2 July 2015 14:25 (UTC+04:00)
Toyota’s lock-stock sale seen bringing customers to Nomura

By Bloomberg

A new type of security Toyota Motor Corp. is selling is proving a hit with Japanese people drawn to the combination of limited risk and fixed dividends that beat the near-zero interest on bank deposits.

Nomura Holdings Inc., the sole underwriter on the 500 billion yen ($4 billion) share sale, has cut the maximum amount of stock a single investor can buy after a flood of pre-orders, said people with knowledge of the matter. Toyota priced the unlisted Model AA shares, named after its first passenger car, at 10,598 yen apiece Thursday, representing a 30 percent premium on the closing price.

Investors will have to hold the shares for the first five years, picking up dividends along the way, before gaining the option to sell them back to Toyota for the purchase price if the value drops. That’s attractive for aging Japanese citizens who want limited risk and returns that outstrip those on the $7.2 trillion of cash and bank deposits they’ve piled up.

“Older folks and pensioners will prefer the Toyota shares,” said Tokio Goto, 78, a former company owner who is interested in buying the securities. “I’ve had my fingers burnt from investments in the past. People want to invest money in safer places because global markets are still volatile.”

There are drawbacks. The 30 percent premium over common equity sets a high bar for investors to profit from increases in the stock price after five years. They would also miss any opportunity to realize gains if the price climbs in the period.

Exceed Supply

That hasn’t dissuaded investors. Some of Nomura’s customers complained after being told they won’t be able to buy the stock because pre-orders were three to five times greater than the shares being offered, the people said, asking not to be named because the process is confidential. That prompted the brokerage to lower the maximum purchase amount to 500 million yen per person, they said.

The dividend will start at 0.5 percent, increasing by 0.5 percentage point each year to a maximum of 2.5 percent.

Toyota shares closed 0.2 percent higher at 8,153 yen Thursday, extending this year’s gain to 7.9 percent. Nomura fell 0.2 percent.
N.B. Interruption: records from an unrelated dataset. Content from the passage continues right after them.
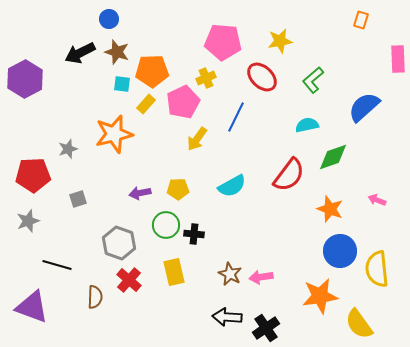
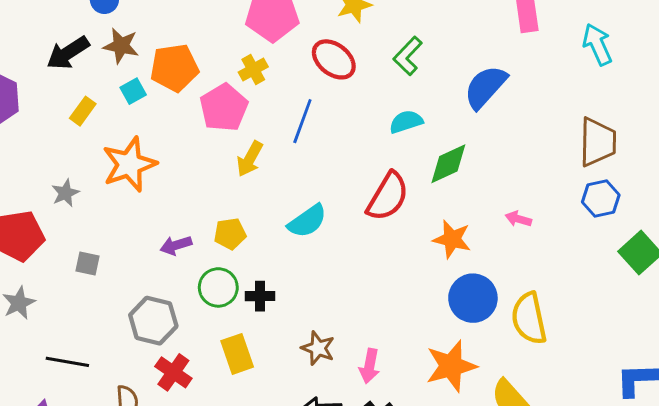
cyan square: (122, 84) -> (133, 91), turned -30
yellow rectangle: (146, 104) -> (83, 111), moved
gray square: (78, 199) -> (87, 264), turned 36
pink arrow: (261, 277) -> (369, 366), moved, turned -65

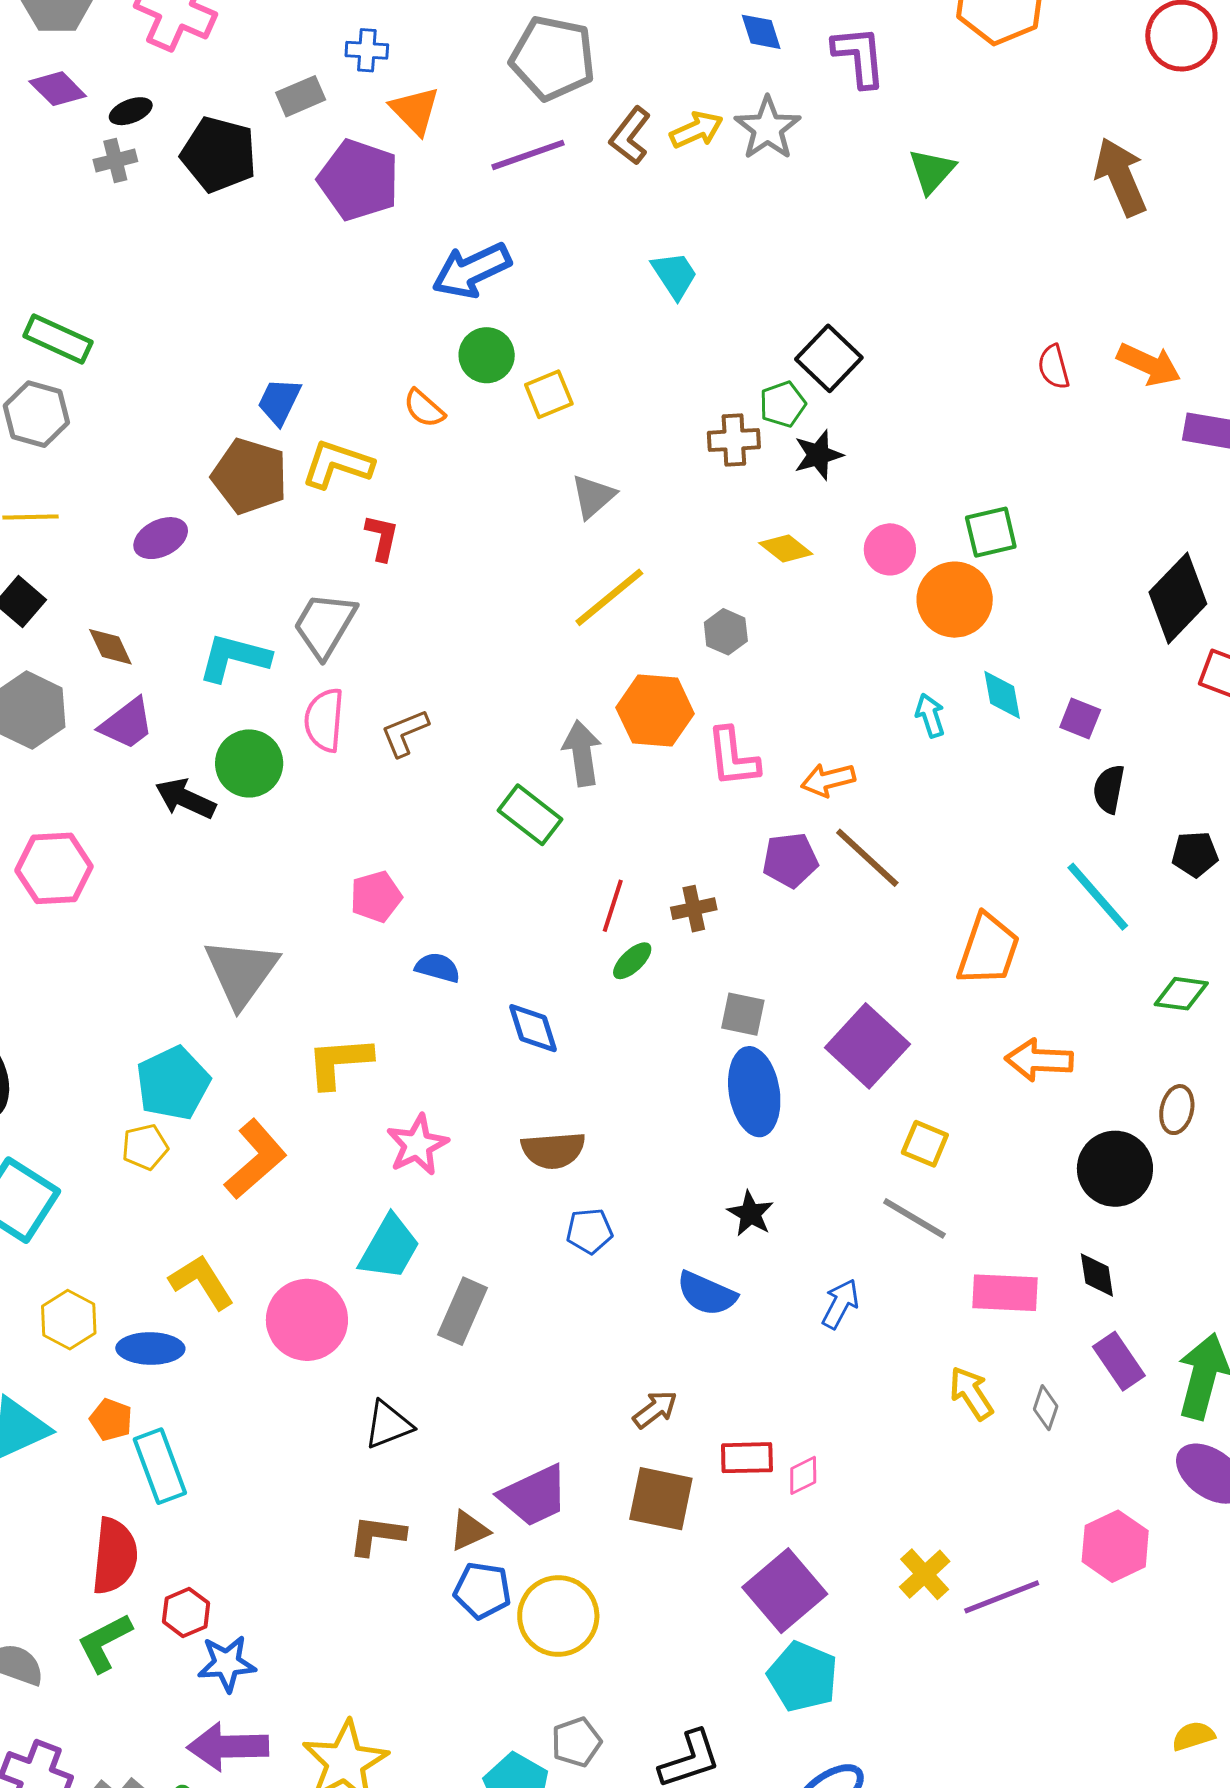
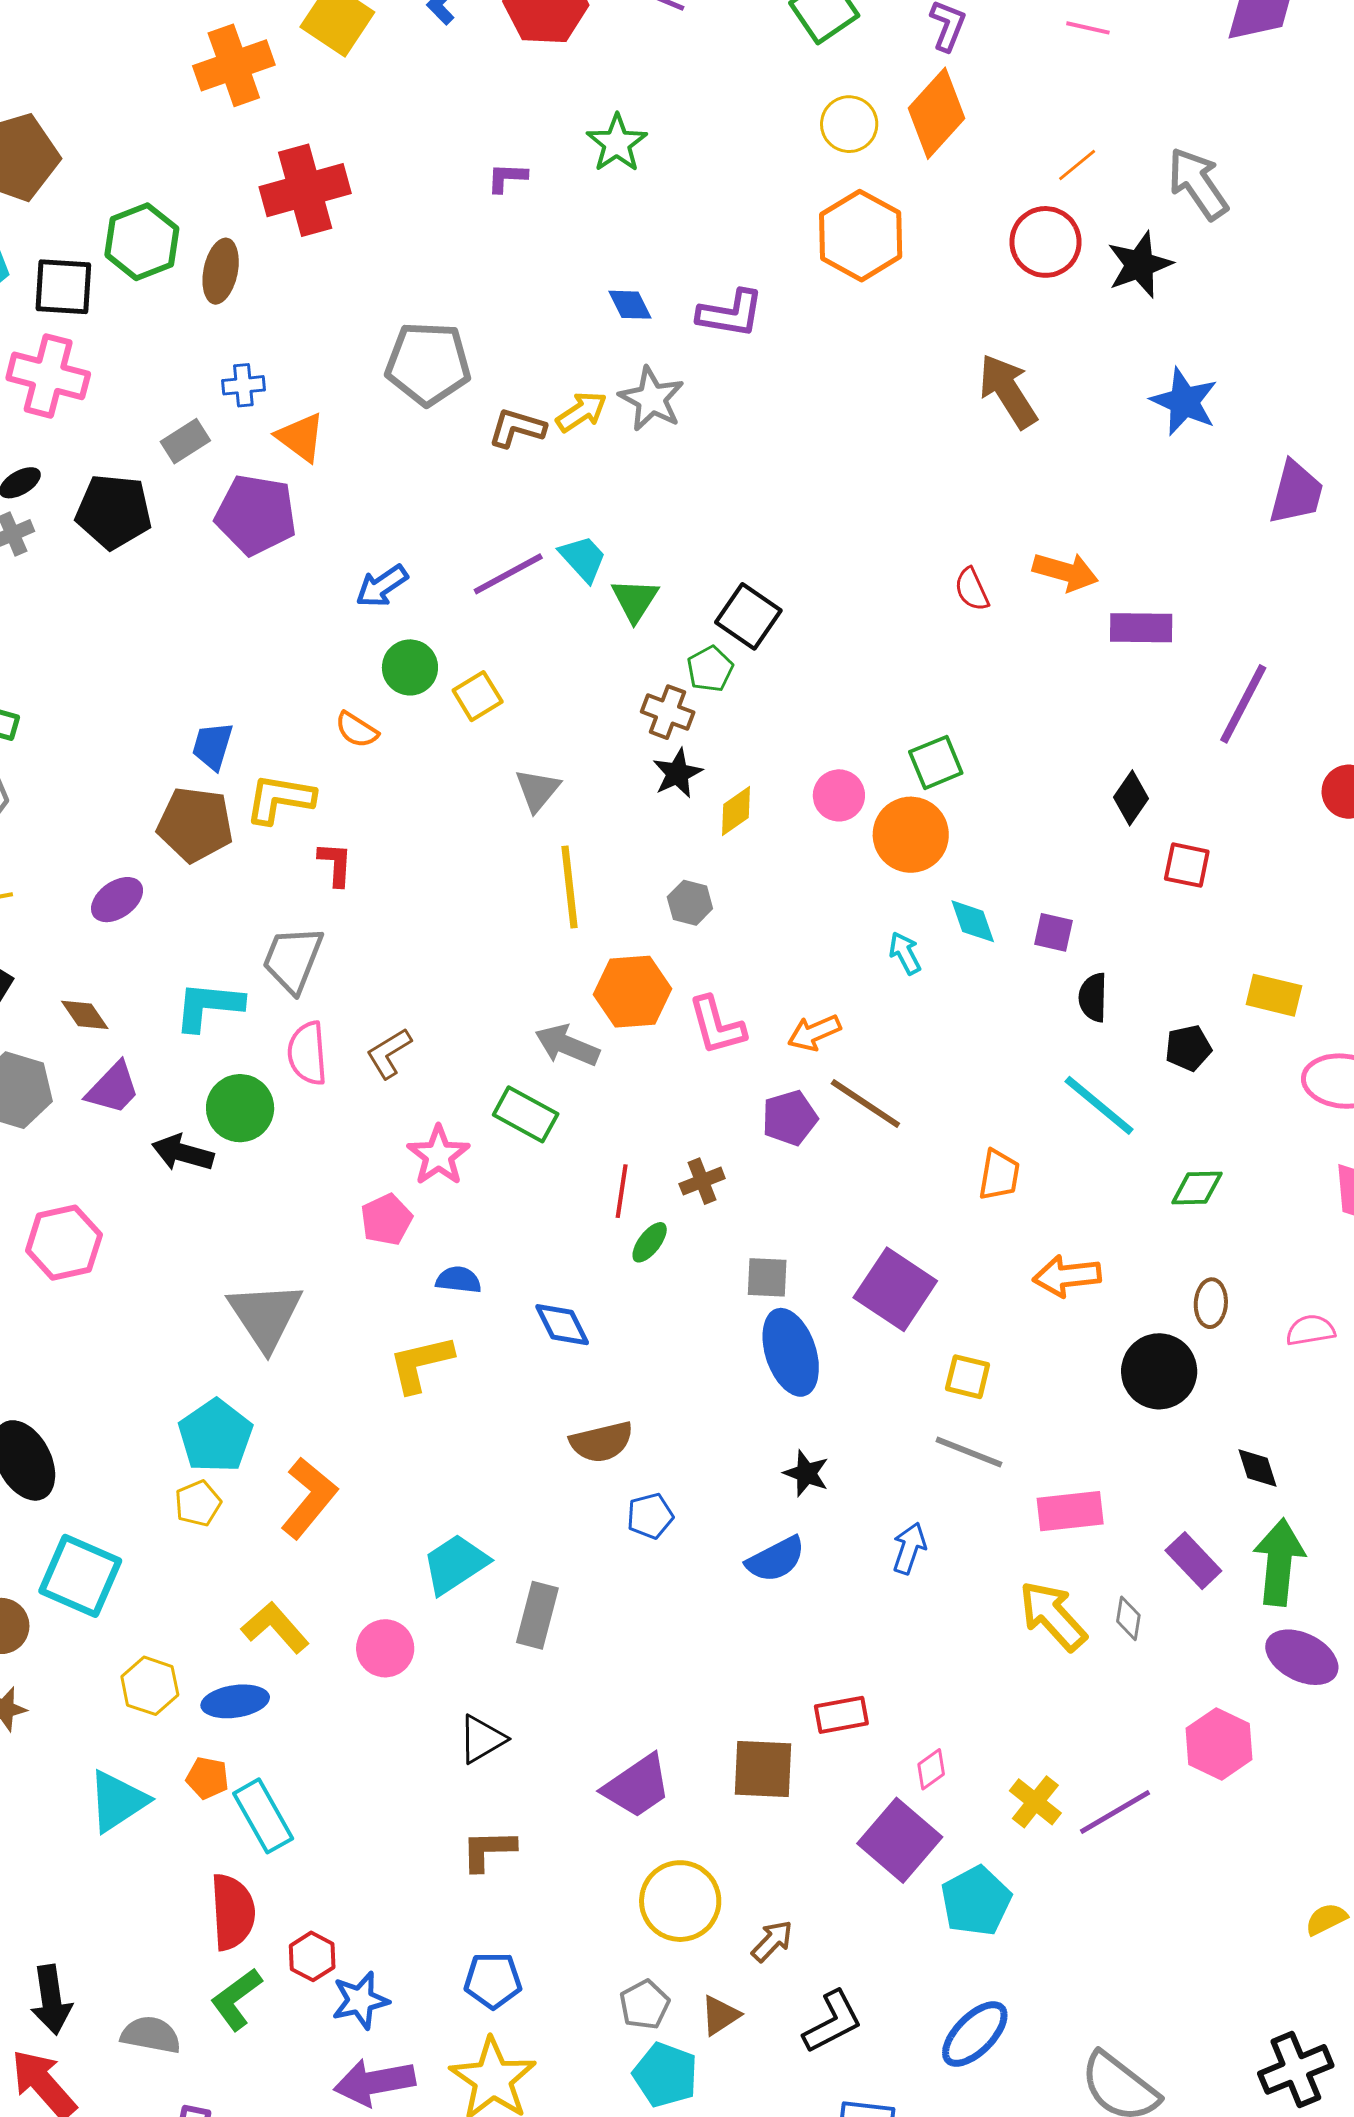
purple L-shape: (859, 56) -> (731, 314), turned 114
brown L-shape: (630, 136) -> (517, 428), turned 78
purple line: (528, 155) -> (508, 574), moved
green triangle: (932, 171) -> (635, 600), moved
blue arrow: (472, 270) -> (382, 586), size x0.7
brown cross: (734, 440) -> (668, 712), turned 33
black star: (818, 455) -> (677, 773), moved
yellow diamond: (786, 549) -> (736, 811), turned -64
yellow line: (609, 597) -> (569, 887), turned -48
black diamond: (1178, 598) -> (1131, 798), size x0.6
gray arrow: (582, 753) -> (567, 1045), turned -50
orange trapezoid: (988, 950) -> (999, 1175), size x0.7
yellow L-shape: (339, 1062) -> (421, 1364), moved
pink star: (417, 1145) -> (439, 1155), moved
cyan trapezoid: (389, 1248) -> (455, 1564), turned -144
black diamond: (1097, 1275) -> (1257, 1468), moved
blue semicircle: (707, 1294) -> (776, 1559), turned -42
pink circle: (307, 1320) -> (385, 1648), size x0.7
yellow arrow: (971, 1393) -> (1053, 1616), size x1.4
brown arrow: (655, 1409) -> (772, 1941), moved
pink diamond: (803, 1475) -> (931, 1769), moved
brown triangle: (469, 1531) -> (720, 2015), moved
blue pentagon: (482, 1590) -> (493, 1980), moved
cyan pentagon: (803, 1677) -> (976, 1901), moved, turned 30
gray pentagon: (576, 1742) -> (644, 2005), moved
For Nomura, the sale is poised to be its biggest equity deal, eclipsing its role in an offering by Mitsubishi UFJ Financial Group Inc. in 2009, data compiled by Bloomberg show.
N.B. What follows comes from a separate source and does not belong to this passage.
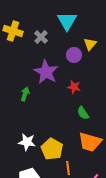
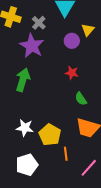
purple star: (46, 72) -> (32, 46), moved
green arrow: (25, 94) -> (23, 80), size x1.6

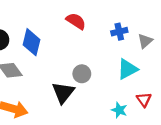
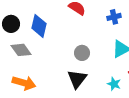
black triangle: (63, 93) -> (77, 79), moved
Kenji Yamashita, a Tokyo-based spokesman for Nomura, declined to comment, as did Nicholas Maxfield, a Toyota spokesman.

Shifting Savings

Japanese brokerages are benefiting as people gradually shift their cash hoards to investments amid a stock-market rally. The Nikkei 225 Stock Average touched the highest level since 1996 last month on optimism about the earnings outlook as the economy recovers.

Toyota will pay Nomura 22.5 billion yen in underwriting fees, according to Bloomberg calculations based on a regulatory filing made by the automaker Thursday. That’s about 4.5 percent, higher than the 4 percent average for the 10 biggest public offerings in Japan in the five years to December 2014, according to data compiled by Bloomberg.

Higher fees are understandable because sales staff will have to spend time explaining the product’s risks, and the Tokyo-based firm won’t get any commissions in the next five years because of the absence of any secondary trading, said Nobuyuki Fujimoto, a senior market analyst at SBI Securities Co.

If the Toyota deal is successful, other large companies such as Japan Tobacco Inc. could follow suit and make similar offerings, Fujimoto said. “Nomura may be able to get mandates from them,” he said.

‘Good Present’

Toyota won approval to sell the new class of stock to long- term shareholders at its annual investor meeting on June 16, with about 75 percent voting in favor. At the same time, proxy adviser Institutional Shareholder Services Inc. and investors including California State Teachers’ Retirement System criticized the offering for being restricted to Japan and lacking benefits for common stockholders.

“The Toyota deal will accelerate the trend of depositors transferring their money to securities investments,” said Goto, who owns 100 Japanese stocks including the carmaker and the underwriter. “This looks like a good present from Toyota to Nomura.”